Eye Floaters and Flashers: What You Need To Know

Floaters appear as rings, whips, sheets, squiggles or other patterns. Sometimes they’re in the peripheral vision, other times they’re at the center, or both.

Floaters tend to move as the eye moves — and they’re easier to see on a solid color background, for example a blue sky or white wall. You might also see them after driving or reading which require frequent and quick side-to-side movements.


On the other hand, flashes are split-second bright white disturbances in the vision” that people describe as a lightning bolt. They look like arcs or small streaks, and come and go very quickly, sometimes just at the corner of the eye.
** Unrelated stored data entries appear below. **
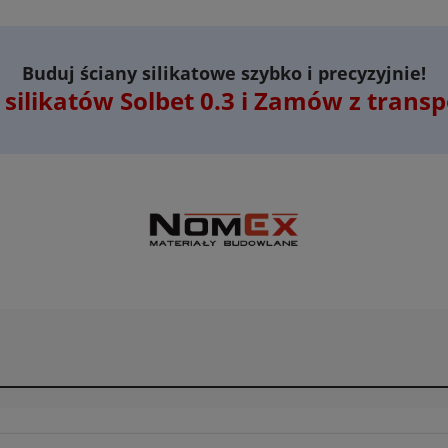
Buduj ściany silikatowe szybko i precyzyjnie!
silikatów Solbet 0.3 i Zamów z tra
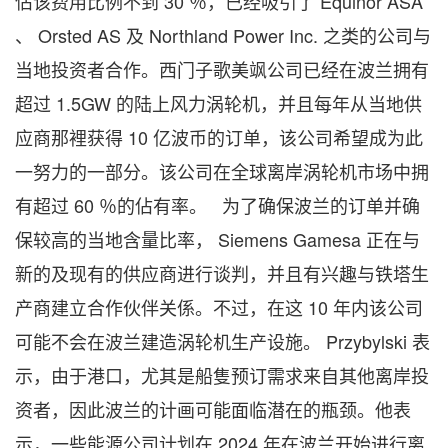
佔该费用比例不到 30 ％，已经吸引了 Equinor ASA
、 Orsted AS 及 Northland Power Inc. 之类的公司与
当地投资者合作。西门子歌美飒公司已经在波兰拥有
超过 1.5GW 的陆上风力涡轮机，并且每年从当地供
应商那裡获得 10 亿波币的订单，该公司希望成为此
一努力的一部分。该公司在全球离岸涡轮机市场中拥
有超过 60 ％的佔有率。 为了确保波兰的订单并确
保较高的当地含量比率， Siemens Gamesa 正在与
新的及现有的供应商进行谈判，并且有兴趣与铁塔生
产商建立合作伙伴关係。不过，在这 10 年内该公司
可能不会在波兰建造涡轮机生产设施。 Przybylski 表
示，由于港口，尤其是船隻预订需求来自其他离岸投
资者，因此波兰的计画可能面临潜在的瓶颈。他表
示，一些能源公司计划在 2024 年在波兰开始进行离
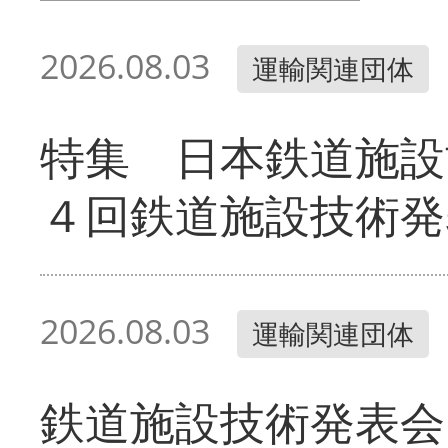
2026.08.03
運輸関連団体
特集 日本鉄道施設
４回鉄道施設技術発
2026.08.03
運輸関連団体
鉄道施設技術発表会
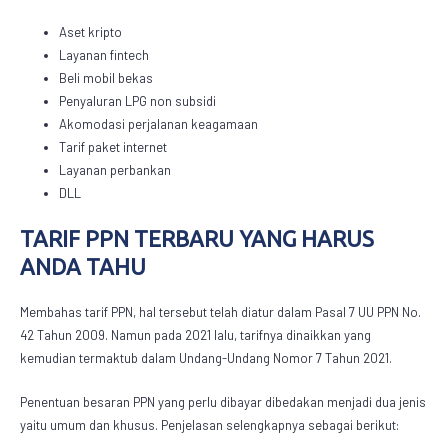
Aset kripto
Layanan fintech
Beli mobil bekas
Penyaluran LPG non subsidi
Akomodasi perjalanan keagamaan
Tarif paket internet
Layanan perbankan
DLL
TARIF PPN TERBARU YANG HARUS
ANDA TAHU
Membahas tarif PPN, hal tersebut telah diatur dalam Pasal 7 UU PPN No.
42 Tahun 2009. Namun pada 2021 lalu, tarifnya dinaikkan yang
kemudian termaktub dalam Undang-Undang Nomor 7 Tahun 2021.
Penentuan besaran PPN yang perlu dibayar dibedakan menjadi dua jenis
yaitu umum dan khusus. Penjelasan selengkapnya sebagai berikut:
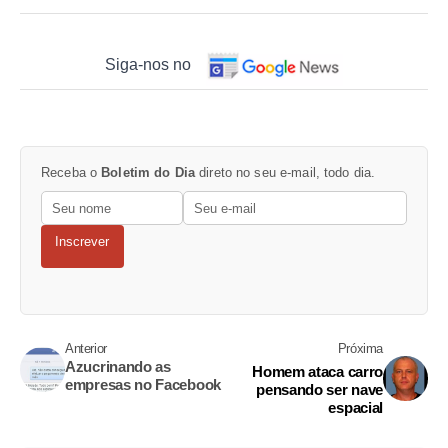
Siga-nos no
Receba o
Boletim do Dia
direto no seu e-mail, todo dia.
Inscrever
Anterior
Próxima
Azucrinando as
Homem ataca carro
empresas no Facebook
pensando ser nave
espacial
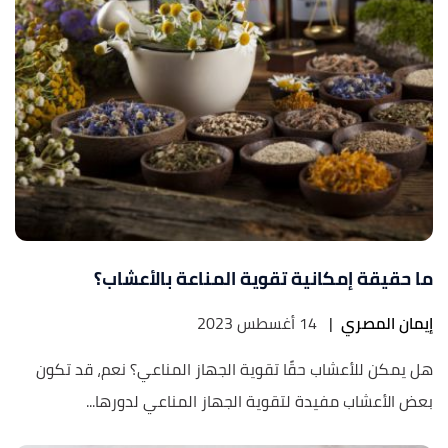
ما حقيقة إمكانية تقوية المناعة بالأعشاب؟
إيمان المصري
|
14 أغسطس 2023
هل يمكن للأعشاب حقًا تقوية الجهاز المناعي؟ نعم، قد تكون
بعض الأعشاب مفيدة لتقوية الجهاز المناعي لدورها...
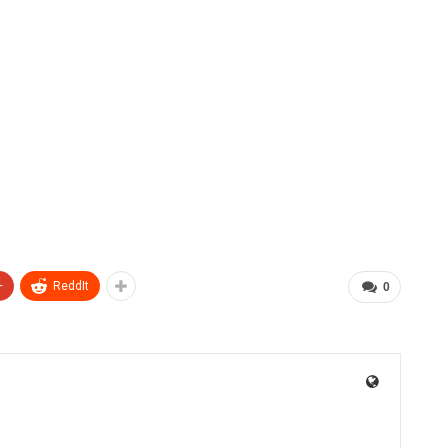
+
ReddIt
0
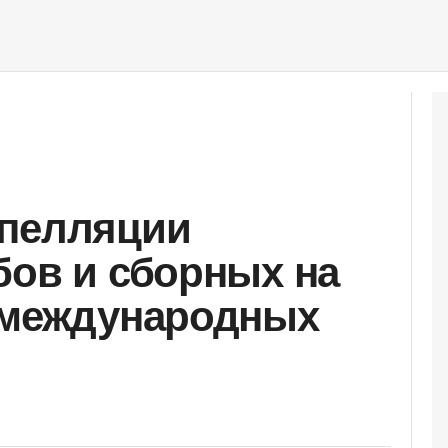
апелляции
бов и сборных на
 международных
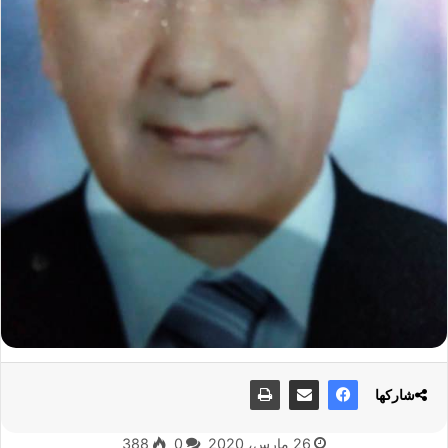
شاركها
26 مارس، 2020
0
388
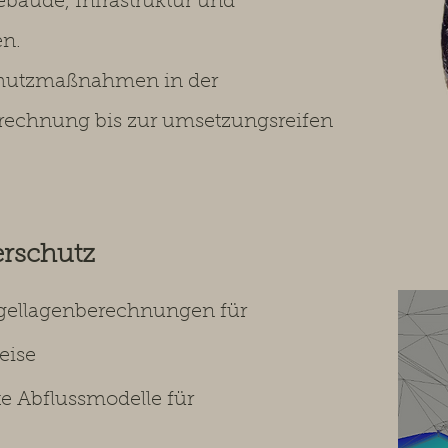
bäude, Infrastruktur und
en.
chutzmaßnahmen in der
rechnung bis zur umsetzungsreifen
erschutz
gellagenberechnungen für
eise
e Abflussmodelle für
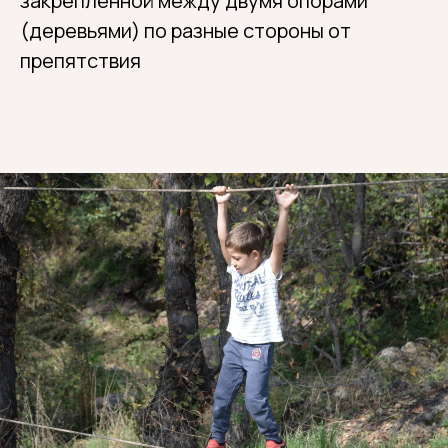
закреплённой между двумя опорами
(деревьями) по разные стороны от
препятствия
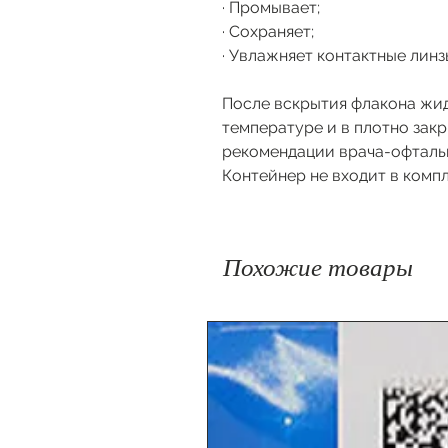
· Промывает;
· Сохраняет;
· Увлажняет контактные линз
После вскрытия флакона жид
температуре и в плотно зак
рекомендации врача-офталь
Контейнер не входит в комп
Похожие товары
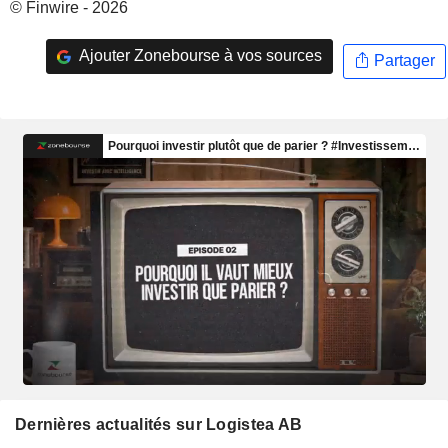
© Finwire - 2026
Ajouter Zonebourse à vos sources
Partager
Dernières actualités sur Logistea AB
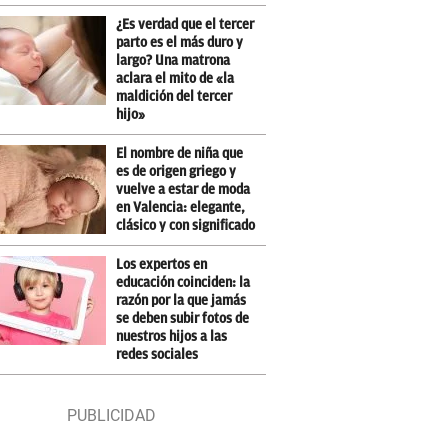
¿Es verdad que el tercer
parto es el más duro y
largo? Una matrona
aclara el mito de «la
maldición del tercer
hijo»
El nombre de niña que
es de origen griego y
vuelve a estar de moda
en Valencia: elegante,
clásico y con significado
Los expertos en
educación coinciden: la
razón por la que jamás
se deben subir fotos de
nuestros hijos a las
redes sociales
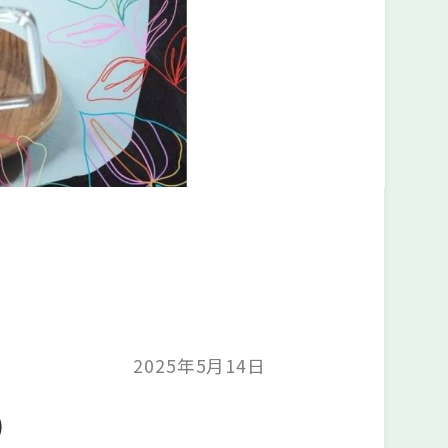
2025年5月14日
）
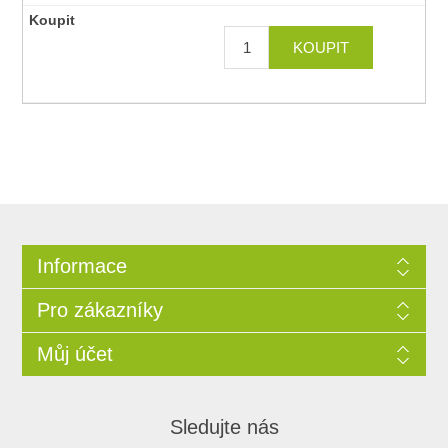
Informace
Pro zákazníky
Můj účet
Sledujte nás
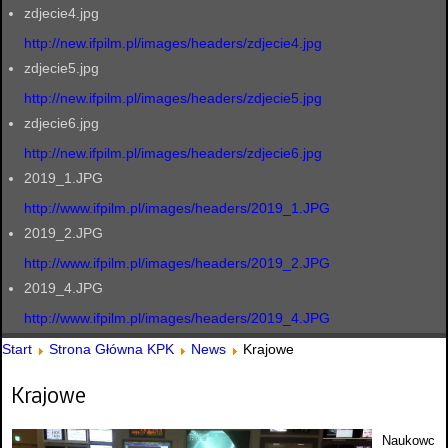
zdjecie4.jpg
http://new.ifpilm.pl/images/headers/zdjecie4.jpg
zdjecie5.jpg
http://new.ifpilm.pl/images/headers/zdjecie5.jpg
zdjecie6.jpg
http://new.ifpilm.pl/images/headers/zdjecie6.jpg
2019_1.JPG
http://www.ifpilm.pl/images/headers/2019_1.JPG
2019_2.JPG
http://www.ifpilm.pl/images/headers/2019_2.JPG
2019_4.JPG
http://www.ifpilm.pl/images/headers/2019_4.JPG
Start
Strona Główna KPK
News
Krajowe
Krajowe
Naukowc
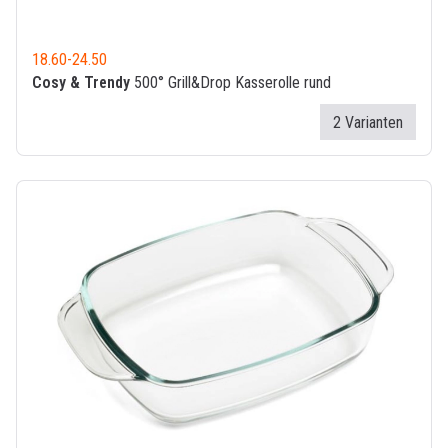
18.60
-
24.50
Cosy & Trendy
500° Grill&Drop Kasserolle rund
2 Varianten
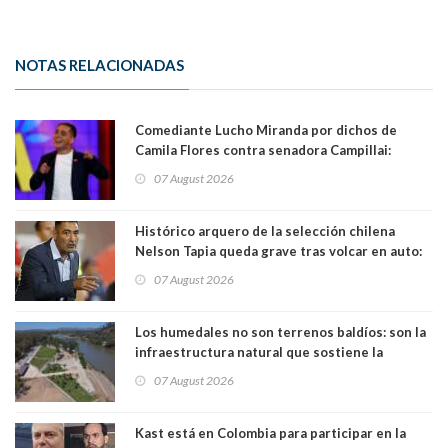
NOTAS RELACIONADAS
Comediante Lucho Miranda por dichos de
Camila Flores contra senadora Campillai:
"Pensar que todo se consigue por pena es una
07 August 2026
forma de quitar dignidad"
Histórico arquero de la selección chilena
Nelson Tapia queda grave tras volcar en auto:
manejaba en estado de ebriedad
07 August 2026
Los humedales no son terrenos baldíos: son la
infraestructura natural que sostiene la
vida. Por Alfredo Peña, Periodista
07 August 2026
Kast está en Colombia para participar en la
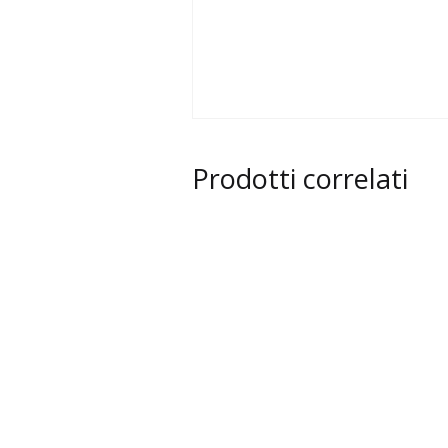
Prodotti correlati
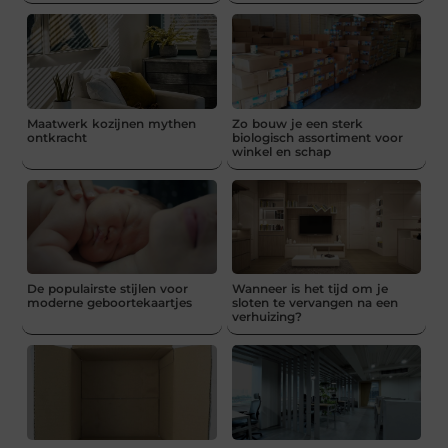
Maatwerk kozijnen mythen
Zo bouw je een sterk
ontkracht
biologisch assortiment voor
winkel en schap
De populairste stijlen voor
Wanneer is het tijd om je
moderne geboortekaartjes
sloten te vervangen na een
verhuizing?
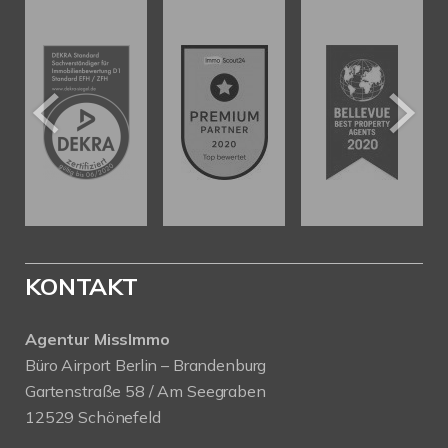
KONTAKT
Agentur MissImmo
Büro Airport Berlin – Brandenburg
Gartenstraße 58 / Am Seegraben
12529 Schönefeld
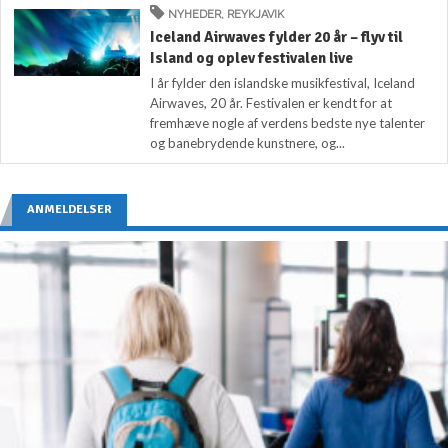
NYHEDER
,
REYKJAVIK
Iceland Airwaves fylder 20 år – flyv til
Island og oplev festivalen live
I år fylder den islandske musikfestival, Iceland
Airwaves, 20 år. Festivalen er kendt for at
fremhæve nogle af verdens bedste nye talenter
og banebrydende kunstnere, og...
ANMELDELSER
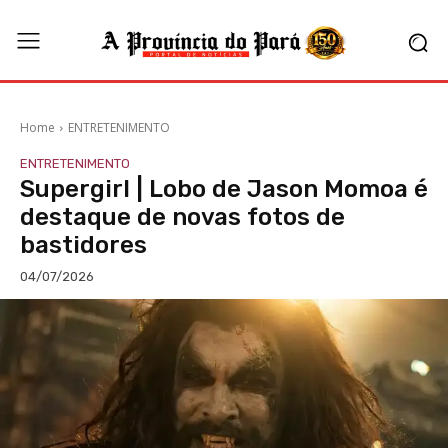
Home
ENTRETENIMENTO
ENTRETENIMENTO
Supergirl | Lobo de Jason Momoa é
destaque de novas fotos de
bastidores
04/07/2026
They’re more noticeable in the dark, so people may not be aware of them during the day.

Eye Floaters And Flashes: Causes

Most of the time, both floaters and flashes are due to normal age-related changes in the gel structure called the vitreous, that fills the back of the eye and keeps the eye round.


When we’re young, the vitreous has a gel-like consistency. As we get older, it becomes more liquid, forming strands that move through the light pathway in front of the retina. What we then see are  floating spots.


Either floaters or flashes can be signs of the gel separating from the back  of the eye. This is more common after the age of 50. Suddenly, you will see more floaters and they’re much larger than before.


The people most at risk are nearsighted. That’s because their eyes are longer than average and the gel has to fill a larger space. This causes the development of strands and the gel becoming more liquid. Hence, you see more floaters.


People who have uncontrolled diabetes are also at higher risk because they may have bleeding in the retina, which can display as floaters.

And trauma, such as a car accident or a punch in the eye, can cause the gel to detach or tear. Also, a recent eye surgery, such as cataract surgery, can do the same.


The only time to worry is if there is a dramatic increase in floaters — if you’re seeing something that looks like a curtain right in front of you. This van indicate a retinal tear or detachment.


What You Should Do

If you notice this sudden change of vision, get to your eye doctor within 24 hours-or sooner.

Should the diagnosis be a retinal tear, a laser procedure can repair it. This can be done in the doctor’s office.


With a retinal detachment, the retina separates from the back wall of the eye, like wallpaper peeling off a wall. This is an emergency situation and must be treated immediately. If not, there is a great risk of permanent vision loss. According to the American Society of Retina Specialists (ASRS), retinal detachment repairs have a 90 percent success rate.